Austrochernes guanophilus

Scientific classification
- Kingdom: Animalia
- Phylum: Arthropoda
- Subphylum: Chelicerata
- Class: Arachnida
- Order: Pseudoscorpiones
- Family: Chernetidae
- Genus: Austrochernes
- Species: A. guanophilus
- Binomial name: Austrochernes guanophilus (Beier, 1967)
- Synonyms: Sundochernes guanophilus (Beier, 1967) ; Troglochernes guanophilus (Beier, 1967);

= Austrochernes guanophilus =

- Genus: Austrochernes
- Species: guanophilus
- Authority: (Beier, 1967)

Species of pseudoscorpion

Austrochernes guanophilus is a species of pseudoscorpion in the Chernetidae family. It is endemic to Australia. It was described in 1967 by Austrian arachnologist Max Beier.

==Description==
The body length of the male holotype is 3.36 mm; that of the female paratype is 3.97 mm.
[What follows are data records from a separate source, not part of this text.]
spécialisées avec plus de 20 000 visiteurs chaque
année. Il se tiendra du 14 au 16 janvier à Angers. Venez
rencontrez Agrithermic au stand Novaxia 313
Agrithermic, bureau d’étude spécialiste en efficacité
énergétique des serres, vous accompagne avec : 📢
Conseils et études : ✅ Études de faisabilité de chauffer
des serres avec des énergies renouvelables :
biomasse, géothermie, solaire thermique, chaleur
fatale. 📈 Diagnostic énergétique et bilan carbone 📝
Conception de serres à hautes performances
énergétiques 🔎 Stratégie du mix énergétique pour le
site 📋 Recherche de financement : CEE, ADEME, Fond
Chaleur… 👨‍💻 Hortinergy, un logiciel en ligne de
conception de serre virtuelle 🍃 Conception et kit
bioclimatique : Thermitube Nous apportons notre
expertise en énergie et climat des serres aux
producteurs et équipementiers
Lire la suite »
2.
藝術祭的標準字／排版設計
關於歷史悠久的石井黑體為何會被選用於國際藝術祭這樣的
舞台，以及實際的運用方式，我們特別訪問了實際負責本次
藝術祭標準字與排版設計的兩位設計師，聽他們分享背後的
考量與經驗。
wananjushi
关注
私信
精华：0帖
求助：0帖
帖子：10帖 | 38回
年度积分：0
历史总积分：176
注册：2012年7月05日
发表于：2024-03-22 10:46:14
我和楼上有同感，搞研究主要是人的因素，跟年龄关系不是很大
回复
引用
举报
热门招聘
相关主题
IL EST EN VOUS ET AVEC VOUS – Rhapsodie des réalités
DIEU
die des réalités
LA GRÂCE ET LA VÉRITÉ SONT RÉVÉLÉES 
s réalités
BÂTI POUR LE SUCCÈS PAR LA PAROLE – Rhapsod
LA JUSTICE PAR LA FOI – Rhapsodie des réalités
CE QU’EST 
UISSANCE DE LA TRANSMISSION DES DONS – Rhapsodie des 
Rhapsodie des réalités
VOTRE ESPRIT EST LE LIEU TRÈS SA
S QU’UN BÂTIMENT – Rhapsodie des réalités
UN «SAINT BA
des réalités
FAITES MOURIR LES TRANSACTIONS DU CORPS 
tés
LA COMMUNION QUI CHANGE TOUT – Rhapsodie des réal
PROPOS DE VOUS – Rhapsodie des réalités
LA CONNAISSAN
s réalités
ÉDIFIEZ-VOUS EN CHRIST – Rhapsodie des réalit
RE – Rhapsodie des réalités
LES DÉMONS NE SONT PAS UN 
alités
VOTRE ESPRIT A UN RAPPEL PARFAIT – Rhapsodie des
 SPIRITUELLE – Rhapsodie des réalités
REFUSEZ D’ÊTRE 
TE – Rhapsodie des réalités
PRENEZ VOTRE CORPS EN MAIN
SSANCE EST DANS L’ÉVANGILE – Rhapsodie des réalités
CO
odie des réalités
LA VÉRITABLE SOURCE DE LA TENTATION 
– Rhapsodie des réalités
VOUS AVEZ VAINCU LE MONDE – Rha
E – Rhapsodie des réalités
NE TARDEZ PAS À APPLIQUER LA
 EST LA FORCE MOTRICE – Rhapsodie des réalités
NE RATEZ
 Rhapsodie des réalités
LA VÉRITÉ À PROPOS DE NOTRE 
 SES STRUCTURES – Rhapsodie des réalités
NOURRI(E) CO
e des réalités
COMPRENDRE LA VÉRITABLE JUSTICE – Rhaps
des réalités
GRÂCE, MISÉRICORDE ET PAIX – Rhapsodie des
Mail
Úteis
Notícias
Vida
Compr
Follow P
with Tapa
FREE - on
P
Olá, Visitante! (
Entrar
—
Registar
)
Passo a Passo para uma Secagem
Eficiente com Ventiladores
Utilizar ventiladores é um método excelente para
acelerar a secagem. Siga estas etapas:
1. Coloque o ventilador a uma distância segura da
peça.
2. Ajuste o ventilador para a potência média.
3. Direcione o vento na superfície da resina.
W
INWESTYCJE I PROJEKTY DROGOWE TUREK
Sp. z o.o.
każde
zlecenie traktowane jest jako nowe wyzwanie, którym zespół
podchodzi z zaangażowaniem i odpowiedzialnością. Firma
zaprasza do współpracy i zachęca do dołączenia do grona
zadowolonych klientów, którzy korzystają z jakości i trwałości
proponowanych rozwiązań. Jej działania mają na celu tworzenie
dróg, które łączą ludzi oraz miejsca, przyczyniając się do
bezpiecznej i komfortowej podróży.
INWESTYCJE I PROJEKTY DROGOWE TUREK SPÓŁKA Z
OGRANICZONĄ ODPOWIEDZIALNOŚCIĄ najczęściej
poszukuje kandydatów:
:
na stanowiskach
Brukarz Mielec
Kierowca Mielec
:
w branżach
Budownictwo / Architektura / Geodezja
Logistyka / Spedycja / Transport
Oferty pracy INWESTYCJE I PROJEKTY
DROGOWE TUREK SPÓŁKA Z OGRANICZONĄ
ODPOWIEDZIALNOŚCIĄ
The colour of the pedipalps and carapace is dark reddish-brown, the abdomen and legs deep red-brown. Eyes are absent.

==Distribution and habitat==
The species occurs in the Wombeyan Caves, in the Southern Highlands of south-eastern New South Wales. The type locality is Fig Tree Cave, where the pseudoscorpions were found in guano.

==Behaviour==
The pseudoscorpions are cave-dwelling, terrestrial predators.